(Material for this task Opens)

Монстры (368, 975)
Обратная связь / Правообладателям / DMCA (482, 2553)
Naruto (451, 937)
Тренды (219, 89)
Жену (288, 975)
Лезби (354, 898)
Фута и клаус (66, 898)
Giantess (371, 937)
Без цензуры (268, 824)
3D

(Material for this task Closes)

▶ [What is expected]
Each record above needs to be reproduced exactly as written.

▶ [Solution to the problem]
Монстры (368, 975)
Обратная связь / Правообладателям / DMCA (482, 2553)
Naruto (451, 937)
Тренды (219, 89)
Жену (288, 975)
Лезби (354, 898)
Фута и клаус (66, 898)
Giantess (371, 937)
Без цензуры (268, 824)
3D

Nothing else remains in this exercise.